In traditional Information Retrieval, two kinds of vectors were typically used: document vectors and term vectors. If you make a |D| x |T| matrix (where |D| is the number of documents and |T| is the number of terms that occur in all documents), we can go through a corpus and note in each |T|-length row for a particular the frequency of each term in that document (frequency here means the raw counts or something like TF-IDF). Each row is a document vector, each column a term vector. The cosine similarity between two document vectors will tell you whether two documents are similar, because similar documents are likely to have similar terms. The cosine similarity between two term vectors will tell you whether two terms are similar, because similar terms tend to occur in similar documents. The top-level comment seems to have explained document vectors in a clumsy way.
Over time (we are talking 70-90s), people have found that term vectors did not really work well, because documents are often too coarse-grained as context. So, term vectors were defined as |T| x |T| matrices where if you have such a matrix C, C[i][j] contains the frequency of how often the j-th term occurs in the context of the i-th term. Since this type of matrix is not bound to documents, you can choose the context size based on the goals you have in mind. For instance, you could only count terms that are within 10 (text) distance of the occurrences of the term i.
One refinement is that rather than raw frequencies, we can use some other measure. One issue with raw frequencies is that a frequent word like the will co-occur with pretty much every word, so it's frequency in the term vector is not particularly informative, but it's large frequency will have an outsized influence on e.g. dot products. So, people would typically use pointwise mutual information (PMI) instead. It's beyond the scope of a comment to explain PMI, but intuitively you can think of the PMI of two words to mean: how much more often do the words cooccur than chance? This will result in low PMIs for e.g. PMI(information, the) but a high PMI for PMI(information, retrieval). Then it's also common practice to replace negative PMI values by zero, which leads to PPMI (positive PMI).
So, what do we have now? A |T|x|T| matrix with PPMI scores, where each row (or column) can be used as a word vector. However, it's a bit unwieldy, because the vectors are large (|T|) and typically somewhat sparse. So people started to apply dimensionality reduction, e.g. by applying Singular Value Decomposition (SVD, I'll skip the details here of how to use it for dimensionality reduction). So, suppose that we use SVD to reduce the vector dimensionality to 300, we are left with a |T|x300 matrix and we finally have dense vectors, similar to e.g. word2vec.
Now, the interesting thing is that people have found that word2vec's skipgram with negative sampling (SGNS) is implicitly vectorizing a PMI-based word-context matrix [1], exactly like the IR folks were doing before. Conversely, if you matrix-multiply the word and context embedding matrices that come out of word2vec SGNS, you get an approximation of the |T|x|T| PMI matrix (or |T|x|C| if a different vocab is used for the context).

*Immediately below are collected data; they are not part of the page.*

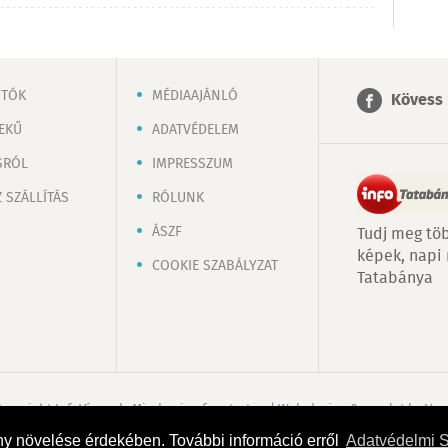
OTÓK
MÉDIAAJÁNLÓ
Kövess 
EKŰ
ADATVÉDELEM
SRÓL
IMPRESSZUM
 SZÁLLÍTÁS
RÓLUNK
ÁSZF
Tudj meg töb
képek, napi
COOKIE SZABÁLYZAT
Tatabánya
Copyright InfoVárosok. Minden jog fenntartva. | Web design & arculat by
Voo
ny növelése érdekében. További információ erről
Adatvédelmi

Summarized, there is a strong conceptual relation between bag-of-word representations of old days and word2vec.
Whether it's an interesting route didactically for understanding embeddings is up for debate. It's not like the mathematics behind word2vec are complex (understanding the dot product and the logistic function goes a long way) and understanding word2vec in terms of 'neural net building blocks' makes it easier to go from word2vec to modern architectures. But in an exhaustive course about word representations, it certainly makes sense to link word embeddings to prior work in IR.
[1] https://proceedings.neurips.cc/paper_files/paper/2014/file/f...
thisiszilff|1 year ago
Learning about BoW and simple ways of convert text to fixed length vectors that can be used in ML algos clarified a whole for me, especially the fact that embeddings aren’t magic they are just a way to convert text to a fixed length vector.
BoW and tf-idf vectors are still workhorses for routine text classification tasks despite their limitations, so they aren’t really a dead end. Similarity a lot of things that follow BoW make a whole lot more sense if you think of them as addressing limitations of BoW.